The text of ERISA’s preemption clause is “clearly expansive,” Travelers,-U.S. at -, 115 S-Ct. at 1677, but the clause is not to be applied in such a way as to “read the presumption against pre-emption out of the law....” Id. “[I]nfinite relations cannot be the measure of pre-emption,” the Supreme Court has now told us, and “[w]e simply must go beyond the unhelpful text and the frustrating difficulty of defining its key term, and look instead to the objectives of the ERISA statute as a guide to the scope of the state law that Congress understood would survive.” Id.
As we have seen, and as Travelers confirms, “[t]he basic thrust of the pre-emption clause ... was to avoid a multiplicity of regulation in order to permit the nationally uniform administration of employee benefit plans.” — U.S. at-, 115 S.Ct. at 1677-78. Enforcement of Dr. Zuniga’s settlement agreement with Blue Cross would not, *1406in my view, subject ERISA plans to a multiplicity of regulation,” and I am not persuaded that Congress intended to preempt state contract law in its application to this agreement. Insofar as my colleagues on the panel have reached a different conclusion, I respectfully dissent.
. The doctor alleges that he was a "participating physician” with Blue Cross under one of the "Participation Agreements” that Blue Cross has signed with physicians throughout the State of Michigan; that Blue Cross "unjustly ‘departici-pated' him” some years ago; that on July 28, 1988, after lengthy litigation, he “was allowed to resume his capacity as a participating physician” pursuant to a settlement agreement which provided that he “would be treated on the same basis as any other participating, psychiatrist .... and would not be discriminated against in any fashion”; that he was advised in December of 1988 that "he was not placed on the approved list of providers who would be allowed to provide health care services to Chrysler employees in return for payment from [Blue Cross]”; that the reason given was the same one given in the litigation that had been settled in July, namely “overutilization” or the performance of unnecessary work; and that by “resurrecting the previous allegation that Dr.
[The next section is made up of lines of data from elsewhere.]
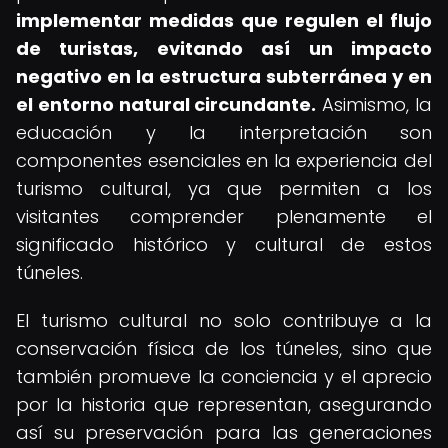
implementar medidas que regulen el flujo
de turistas, evitando así un impacto
negativo en la estructura subterránea y en
el entorno natural circundante.
Asimismo, la
educación y la interpretación son
componentes esenciales en la experiencia del
turismo cultural, ya que permiten a los
visitantes comprender plenamente el
significado histórico y cultural de estos
túneles.
El turismo cultural no solo contribuye a la
conservación física de los túneles, sino que
también promueve la conciencia y el aprecio
por la historia que representan, asegurando
así su preservación para las generaciones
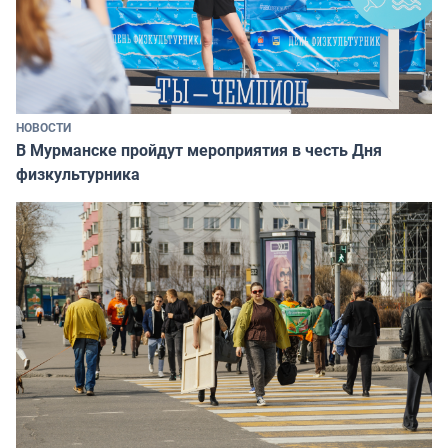
НОВОСТИ
В Мурманске пройдут мероприятия в честь Дня
физкультурника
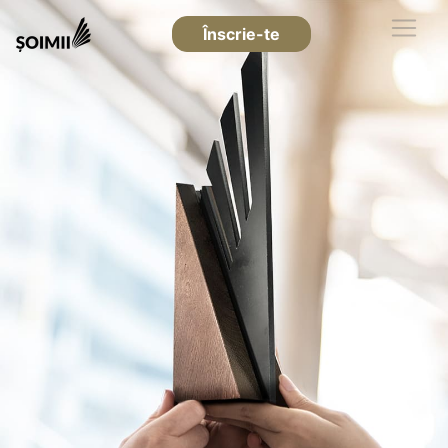
Înscrie-te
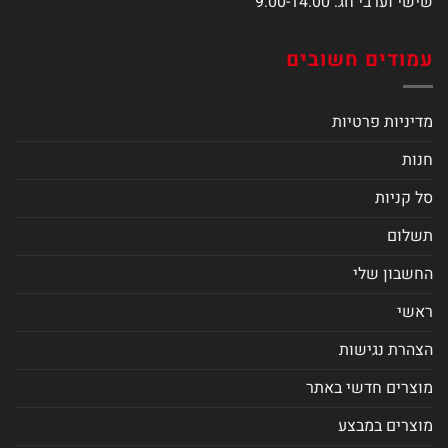
שישי וערבי חג: 9:00-14:00
עמודים חשובים
מדיניות פרטיות
חנות
סל קניות
תשלום
החשבון שלי
ראשי
הצהרת נגישות
מוצרים חדשי באתר
מוצרים במבצע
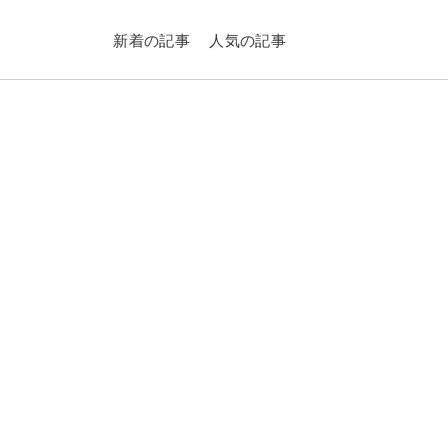
新着の記事
人気の記事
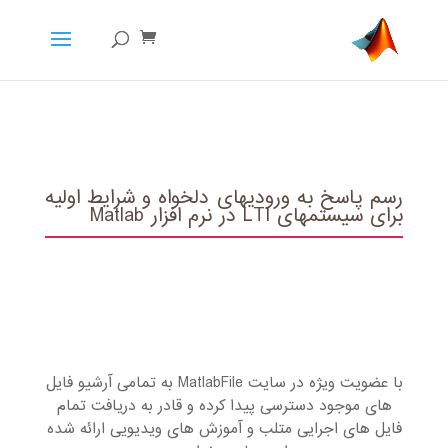
رسم پاسخ به ورودی‏های دلخواه و شرایط اولیه
برای سیستم‏های LTI در نرم افزار Matlab
با عضویت ویژه در سایت MatlabFile به تمامی آرشیو فایل
های موجود دسترسی پیدا کرده و قادر به دریافت تمام
فایل های اجرایی متلب و آموزش های ویدیویی ارائه شده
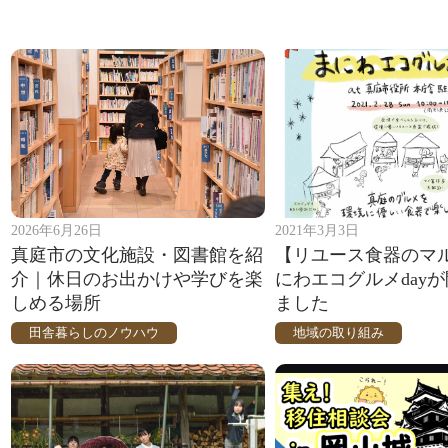
2026年6月26日
2021年3月3日
真庭市の文化施設・図書館を紹
【リユース食器のマ
介｜休日のお出かけや学びを楽
にわエコグルメday
しめる場所
ました
田舎暮らしのノウハウ
地域の取り組み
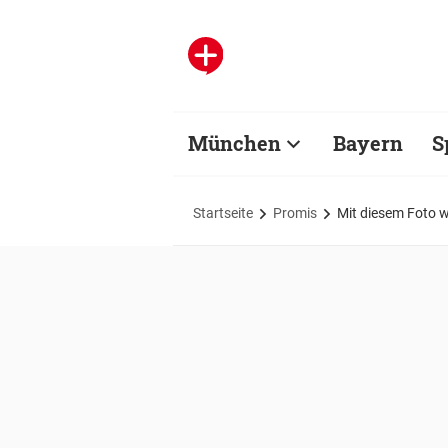
München
Bayern
S
Startseite
Promis
Mit diesem Foto 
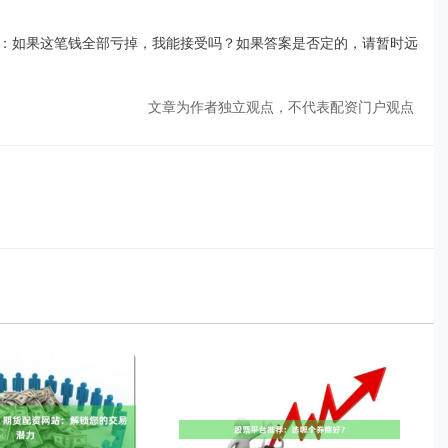
：如果这笔钱全部亏掉，我能接受吗？如果答案是否定的，请暂时远
文章为作者独立观点，不代表配资门户观点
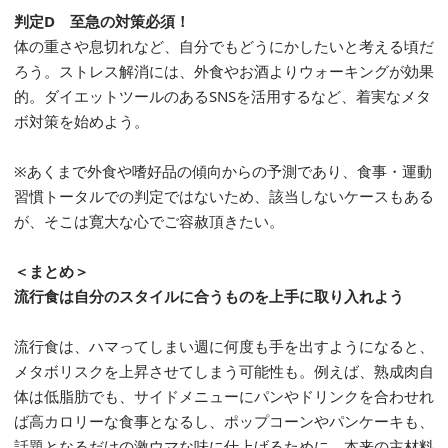
判定D 至急の対策必須！
体の重さや息切れなど、自分でもどうにかしたいと考える頃だ
ろう。ストレス解消には、外食やお酒よりウォーキングが効果
的。ダイエットツールのあるSNSを活用するなど、着実なメタ
ボ対策を始めよう。
※あくまで外食や嗜好品の傾向からの予測であり、食事・運動
習慣トータルでの判定ではないため、該当しないケースもある
が、そこは寛大な心でご容赦頂きたい。
＜まとめ＞
流行食は自分のスタイルに合うものを上手に取り入れよう
流行食は、ハマってしまい週に何度も手を出すようになると、
メタボリスクを上昇させてしまう可能性も。例えば、熟成肉自
体は低脂肪でも、サイドメニューにパンやドリンクを合わせれ
ば高カロリーな食事となるし、ポップコーンやパンケーキも、
話題となるだけの激ウマな味に仕上げるために、本来の主材料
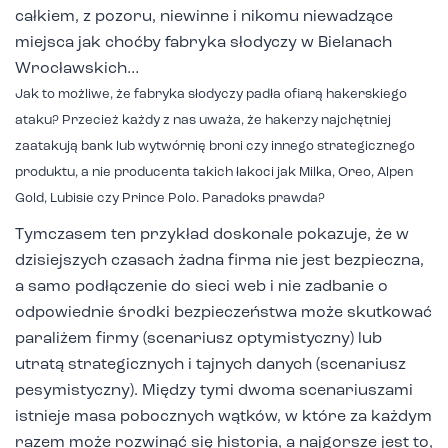
całkiem, z pozoru, niewinne i nikomu niewadzące
miejsca jak choćby fabryka słodyczy w Bielanach
Wrocławskich…
Jak to możliwe, że fabryka słodyczy padła ofiarą hakerskiego
ataku? Przecież każdy z nas uważa, że hakerzy najchętniej
zaatakują bank lub wytwórnię broni czy innego strategicznego
produktu, a nie producenta takich łakoci jak Milka, Oreo, Alpen
Gold, Lubisie czy Prince Polo. Paradoks prawda?
Tymczasem ten przykład doskonale pokazuje, że w
dzisiejszych czasach żadna firma nie jest bezpieczna,
a samo podłączenie do sieci web i nie zadbanie o
odpowiednie środki bezpieczeństwa może skutkować
paraliżem firmy (scenariusz optymistyczny) lub
utratą strategicznych i tajnych danych (scenariusz
pesymistyczny). Między tymi dwoma scenariuszami
istnieje masa pobocznych wątków, w które za każdym
razem może rozwinąć się historia, a najgorsze jest to,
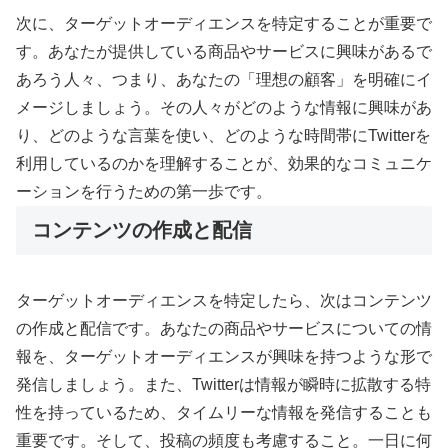
次に、ターゲットオーディエンスを特定することが重要で
す。あなたが提供している商品やサービスに興味があるで
あろう人々、つまり、あなたの「理想の顧客」を明確にイ
メージしましょう。その人々がどのような情報に興味があ
り、どのような言葉を使い、どのような時間帯にTwitterを
利用しているのかを理解することが、効果的なコミュニケ
ーションを行うための第一歩です。
コンテンツの作成と配信
ターゲットオーディエンスを特定したら、次はコンテンツ
の作成と配信です。あなたの商品やサービスについての情
報を、ターゲットオーディエンスが興味を持つような形で
発信しましょう。また、Twitterは情報が瞬時に拡散する特
性を持っているため、タイムリーな情報を発信することも
重要です。そして、投稿の頻度も考慮すること。一日に何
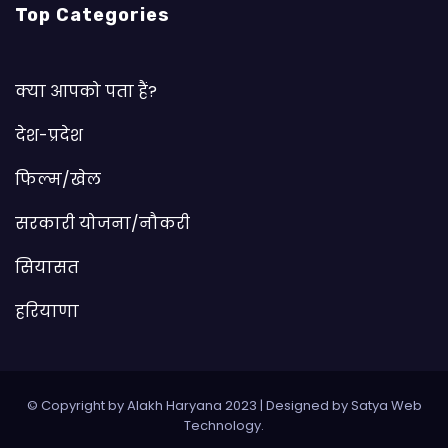
Top Categories
क्या आपको पता हैं?
देश-प्रदेश
फिल्म/खेल
सरकारी योजना/नौकरी
सियासत
हरियाणा
© Copyright by Alakh Haryana 2023
|
Designed by
Satya Web
Technology
.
Zuniga overutilized certain health care procedures as a reason for denial for his application to be an authorized provider for the Chrysler Health-Line program,” Blue Cross "breached its agreement with Dr. Zuniga that he would be treated on the same basis as any other physician and would not be discriminated against in any fashion.” The wrong allegedly committed by Blue Cross in rejecting the doctor’s application to be an authorized provider is thus claimed to arise from a breach of the July settlement agreement, not from a breach of any ERISA plan. The doctor is not asking to be paid under the terms of an ERISA plan, as I understand it, but under the terms of a participation *1403agreement to be entered into between him and Blue Cross on the same basis that Blue Cross has entered into such contracts with physicians throughout the State of Michigan.
. Arguably, however, the terms and conditions of the settlement agreement that Blue Cross voluntarily entered into with Dr. Zuniga, being "privately ordered obligations,” should not be regarded as requirements imposed under state law. See American Airlines, Inc. v. Wolens, - U.S. -, -, 115 S.Ct. 817, 824, 130 L.Ed.2d 715 (1995), citing Cipollone v. Liggett Group, Inc., U.S. -, -, 112 S.Ct. 2608, 2612, 120 L.Ed.2d 407 (1992) (plurality opinion).